Bluebeard - Kurt Vonnegut [44]
How was that for delusions of moral grandeur!
Yes, and now that I think about it: maybe the most admirable thing about the Abstract Expressionist painters, since so much senseless bloodshed had been caused by cockeyed history lessons, was their refusal to serve on such a court.
Dan Gregory kept me around as long as he did, about three years, because I was servile and because he needed company, since he had alienated most of his famous friends with his humorlessness and rage during political arguments. When I said to Gregory that first night that I had heard the famous voice of W. C. Fields from the top of the spiral staircase, he replied that Fields would never be welcome in his house again, and neither would Al Jolson or any of the others who had drunk his liquor and eaten his food that night.
“They simply do not, will not understand!” he said.
“No, sir,” I said.
And he changed the subject to Marilee Kemp. He said she was clumsy to begin with, but had gotten drunk on top of that, and had fallen downstairs. I think he honestly believed that by then. He could easily have indicated which stairs she had fallen down, since I was standing right at the top of them. But he didn’t. He felt it sufficed to let me know that she had fallen downstairs somewhere. What did it matter where?

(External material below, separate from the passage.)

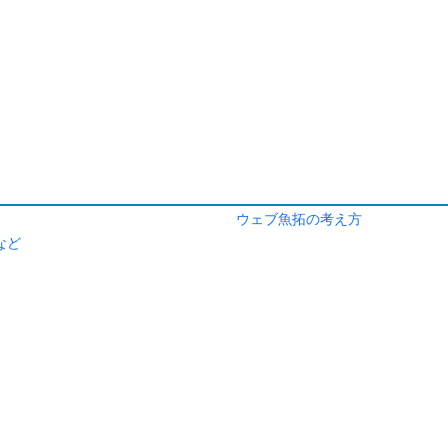
ウェブ魚拓の考え方
など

While he went on talking about Marilee, he never mentioned her name again. She simply became “women.” “Women will never take the blame for anything,” he said. “No matter what troubles they bring on themselves, they won’t rest until they’ve found some man to blame for it. Right?”
“Right,” I said.
“There’s only one way they can take anything, and that’s personally,” he said. “You’re not even talking about them, don’t even know they’re in the room, but they will still take anything you say as though it were aimed right at them. Ever notice that?”
“Yes, sir,” I said. It seemed that I had noticed that, now that he mentioned it.
“Every so often they will get it into their heads that they understand what you’re doing better than you do yourself,” he said. “You’ve just got to throw them out, or they will screw up everything! They’ve got their jobs and we’ve got ours. We never try to horn in on them, but they’ll horn in on us every chance they get. You want some good advice?”
“Yes, sir,” I said.
“Never have anything to do with a woman who would rather be a man,” he said. “That means she’s never going to do what a woman is supposed to do—which leaves you stuck with both what a man’s supposed to do and what a woman’s supposed to do. You understand what I am saying?”
“Yes, sir, I do,” I said.
He said that no woman could succeed in the arts or sciences or politics or industry, since her basic job was to have children and encourage men and take care of the housework. He invited me to test this statement by naming, if I could, ten women who had amounted to anything in any field but domesticity.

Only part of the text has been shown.